La vinification naturelle, sur levures indigènes, et l’élevage en cuves inox et grands foudres du célèbre tonnelier autrichien Stockinger, sans bois neuf, permettent de transmettre l’énergie épicée du sol ainsi que la générosité savoureuse du fruit avec précision et pureté.
Après trois millésimes très chauds, l’année 2021 fut bien plus fraîche, alternant des périodes ensoleillées avec des semaines beaucoup plus humides, nécessitant un surcroît considérable de travail pour protéger chaque cep de la pression des maladies cryptogamiques. Ceux qui, comme chez Van Volxem, ont effectué des tris drastiques et vendangés au moment opportun, auront rentré des baies certes petites et peu nombreuses, mais arrivées à pleine maturité. Une belle Promesse de jus à la fois fin et concentré, aux aromatiques subtiles et à l’acidité juteuse.

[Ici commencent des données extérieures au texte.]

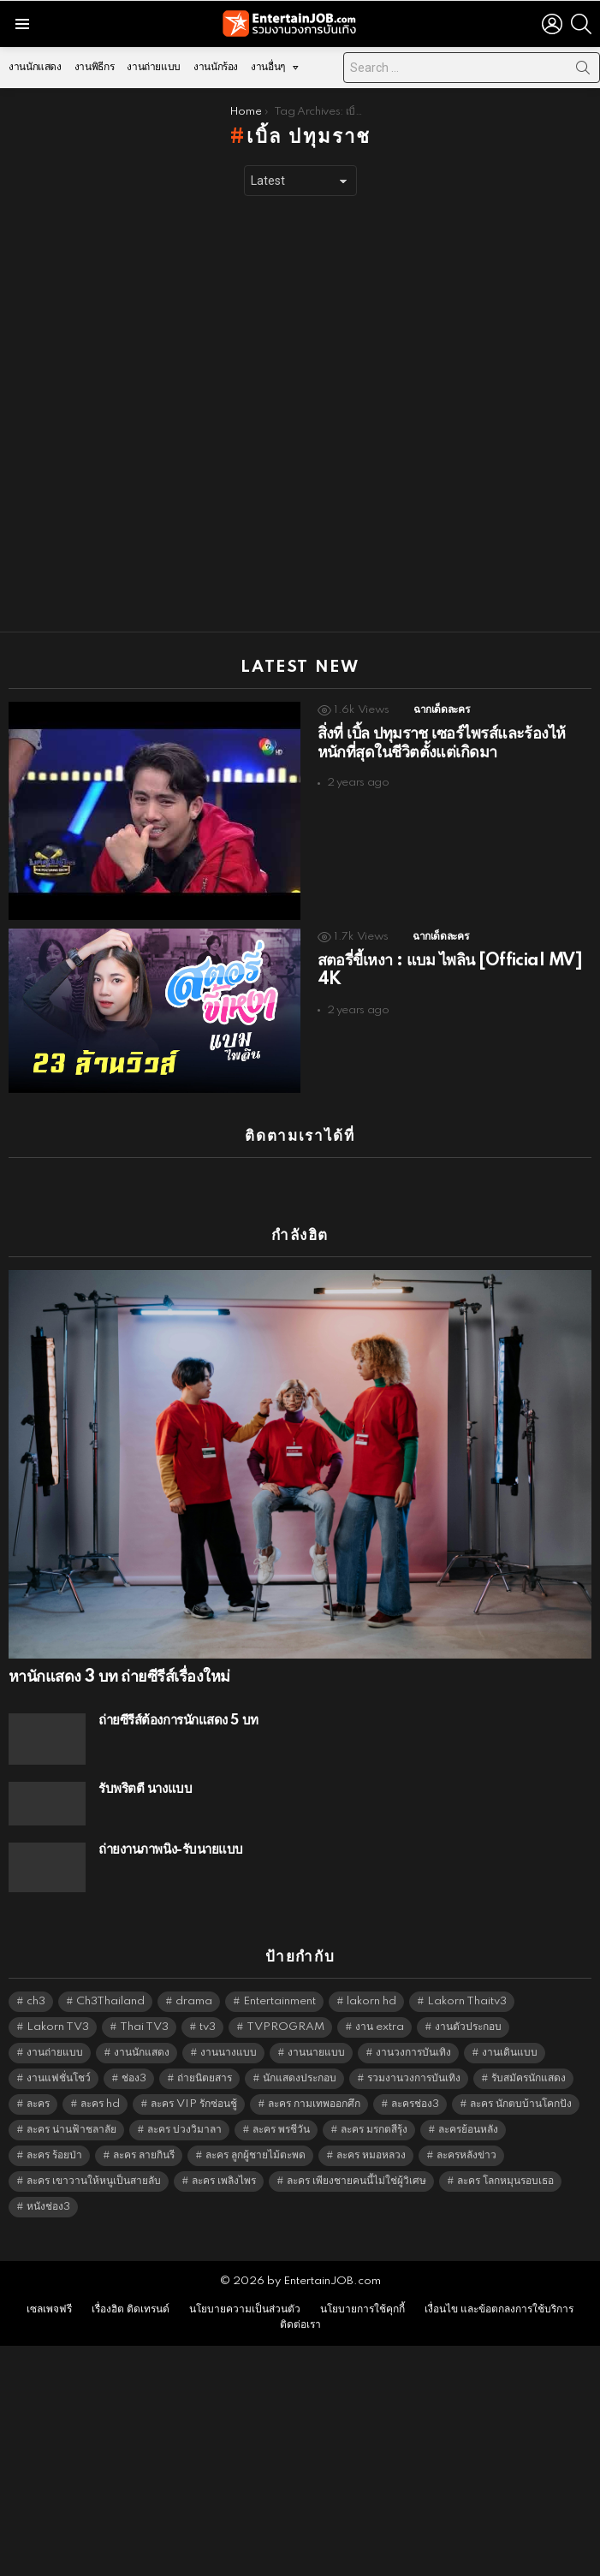 This screenshot has width=600, height=2576. I want to click on ละคร พรชีวัน [ละคร พรชีวัน (6,390 items)], so click(281, 2129).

Le nez se montre d’emblée très expressif, s’ouvrant sur des notes aériennes, florales et chlorophylliennes, comme transportées par une brise fraîche : on pense à des herbes juste coupées, au tilleul et à la verveine. Après agitation du verre, la tension est palpable, avec des expressions de fruits acidulés où l’on reconnaît la prune verte, le citron et la mandarine. Vient ensuite une dimension plus ouatée, autour d’une touche de miel de lavande et d’une étonnante note de thym. On a qu’une envie : porter rapidement le verre aux lèvres…
La bouche convoque dans un premier temps le sol schisteux qui dépose sur le palais un mince tapis poudreux. On est bien vite conquis par une matière fruitée succulente et tonique, qui vous conduit tout droit vers la mandarine, le zeste d’orange et une pomme acidulée. Une matière scintillante, gourmande qui semble se lover au creux de la langue. Quelques fins amers dialoguent aimablement avec le jus et la chair délicate des fruits blancs. Le nectar reprend en finale une dimension profondément minérale avec ces notes de gypse ou de silex.
La variété des accords est immense pour ce riesling expressif, tout en équilibre. On pense à des viandes ou des poissons fumés, mais aussi à un gratin de potimarron au maquereau fumé. Autre option : un beau plateau de sashimis et sushis.